Top: Cumulative loans granted by the max reward and EO agents, stratified by the group identity of the applicant. Bottom: Group average credit (quantified by group-conditional probability of repayment) as the simulation progresses. The EO agent increases access to loans for group 2, but also widens the credit gap between the groups.
Our long-term analysis found two results. First, as found by Liu et al., the equal opportunity agent (EO agent) overlends to the disadvantaged group (group 2, which initially has a lower average credit score) by sometimes applying a lower threshold for the group than would be applied by the max reward agent. This causes the credit scores of group 2 to decrease more than group 1, resulting in a wider credit score gap between the groups than in the simulations with the max reward agent. However, our analysis also found that while group 2 may seem worse off with the EO agent, from looking at the Cumulative loans graph, we see that the disadvantaged group 2 receives significantly more loans from the EO agent. Depending on whether the indicator of welfare is the credit score or total loans received, it could be argued that the EO agent is better or more detrimental to group 2 than the max reward agent.
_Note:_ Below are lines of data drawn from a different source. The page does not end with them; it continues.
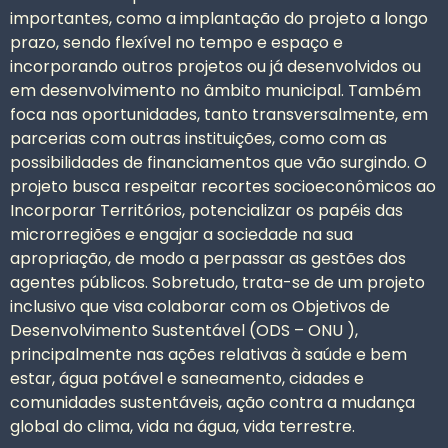
importantes, como a implantação do projeto a longo
prazo, sendo flexível no tempo e espaço e
incorporando outros projetos ou já desenvolvidos ou
em desenvolvimento no âmbito municipal. Também
foca nas oportunidades, tanto transversalmente, em
parcerias com outras instituições, como com as
possibilidades de financiamentos que vão surgindo. O
projeto busca respeitar recortes socioeconômicos ao
Incorporar Territórios, potencializar os papéis das
microrregiões e engajar a sociedade na sua
apropriação, de modo a perpassar as gestões dos
agentes públicos. Sobretudo, trata-se de um projeto
inclusivo que visa colaborar com os Objetivos de
Desenvolvimento Sustentável (ODS – ONU ),
principalmente nas ações relativas à saúde e bem
estar, água potável e saneamento, cidades e
comunidades sustentáveis, ação contra a mudança
global do clima, vida na água, vida terrestre.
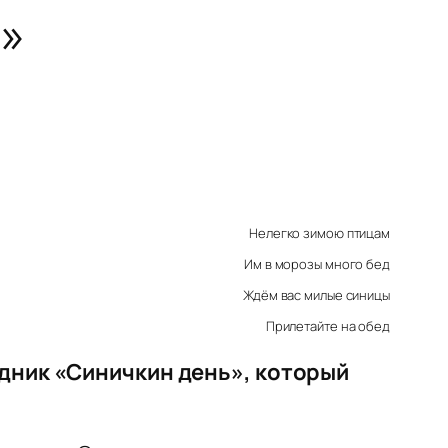
я»
Нелегко зимою птицам
Им в морозы много бед
Ждём вас милые синицы
Прилетайте на обед
здник «Синичкин день», который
The second finding is that equal opportunity constraints — enforcing equalized TPR between groups at each step — does not equalize TPR in aggregate over the simulation. This perhaps counterintuitive result can be thought of as an instance of Simpson’s paradox. As seen in the chart below, equal TPR in each of two years does not imply equal TPR in aggregate. This demonstrates how the equality of opportunity metric is difficult to interpret when the underlying population is evolving, and suggests that more careful analysis is necessary to ensure that the ML system is having the desired effects.
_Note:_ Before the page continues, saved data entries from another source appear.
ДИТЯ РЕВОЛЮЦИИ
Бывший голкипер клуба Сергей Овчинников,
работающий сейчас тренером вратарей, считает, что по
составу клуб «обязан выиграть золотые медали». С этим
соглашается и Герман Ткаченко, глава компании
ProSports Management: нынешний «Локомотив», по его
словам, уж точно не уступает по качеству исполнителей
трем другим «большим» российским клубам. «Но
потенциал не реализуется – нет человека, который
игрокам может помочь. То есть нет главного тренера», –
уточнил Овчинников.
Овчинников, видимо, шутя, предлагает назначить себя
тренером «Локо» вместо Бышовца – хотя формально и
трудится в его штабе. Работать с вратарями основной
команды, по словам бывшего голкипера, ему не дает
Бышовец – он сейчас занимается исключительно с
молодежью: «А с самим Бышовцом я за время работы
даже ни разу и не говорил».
An example of Simpson's paradox. TP are the true positive classifications, FN corresponds to the false negative classifications and TPR is the true positive rate. In years 1 and 2, the lender applies a policy that achieves equal TPR between the two groups. The aggregation over both years does not have equal TPR.
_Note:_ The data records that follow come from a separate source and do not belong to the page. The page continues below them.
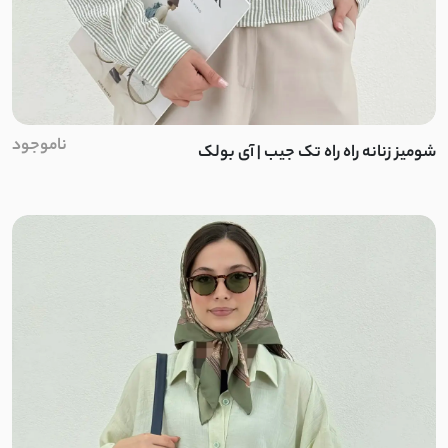
برزنتی
لینن سنگشور
نخی کوک دوزی
ناموجود
شومیز زنانه راه راه تک جیب | آی بولک
ابریشم
کتان لینن
بافت ظریف
بافت
نخ و پنبه ضخیم
مخمل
Conclusion and Future Work
While we focused on our findings for the lending problem in this blog post, the ML-fairness-gym can be used to tackle a wide variety of fairness problems. Our paper extends the analysis of two other scenarios that have been previously studied in the academic ML fairness literature. The ML-fairness-gym framework is also flexible enough to simulate and explore problems where “fairness” is under-explored. For example, in a supporting paper, “Fair treatment allocations in social networks,” we explore a stylized version of epidemic control, which we call the precision disease control problem, to better understand notions of fairness across individuals and communities in a social network.

We’re excited about the potential of the ML-fairness-gym to help other researchers and machine learning developers better understand the effects that machine learning algorithms have on our society, and to inform the development of more responsible and fair machine learning systems. Find the code and papers in the ML-fairness-gym Github repository.